● Your objective: Copy the lines word for word. Begin at the line that contains "Предлагается к продаже" and end with the final line of the data.

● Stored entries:
_____

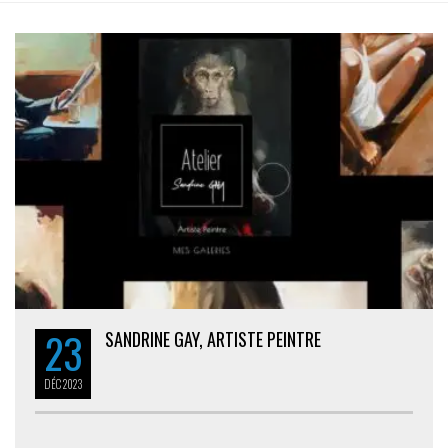
23
SANDRINE GAY, ARTISTE PEINTRE
DÉC
2023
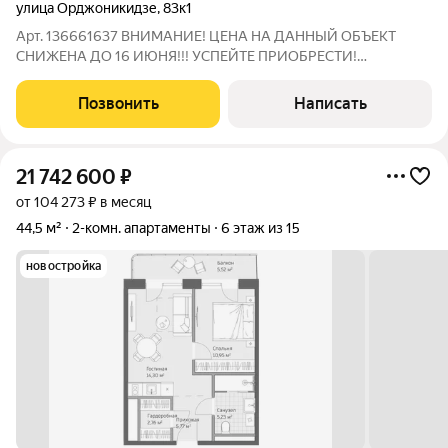
улица Орджоникидзе
,
83к1
Арт. 136661637 ВНИМАНИЕ! ЦЕНА НА ДАННЫЙ ОБЪЕКТ
СНИЖЕНА ДО 16 ИЮНЯ!!! УСПЕЙТЕ ПРИОБРЕСТИ!
Предлагается к продаже просторная двухкомнатная квартира
в курзоне Ессентуков по адресу: улица Орджоникидзе, 83.
Позвонить
Написать
Квартира расположена на комфортном 3-м этаже и
21 742 600
₽
от 104 273 ₽ в месяц
44,5 м²
2-комн. апартаменты
6 этаж из 15
новостройка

_____

● Task result:
Предлагается к продаже просторная двухкомнатная квартира
в курзоне Ессентуков по адресу: улица Орджоникидзе, 83.
Позвонить
Написать
Квартира расположена на комфортном 3-м этаже и
21 742 600
₽
от 104 273 ₽ в месяц
44,5 м²
2-комн. апартаменты
6 этаж из 15
новостройка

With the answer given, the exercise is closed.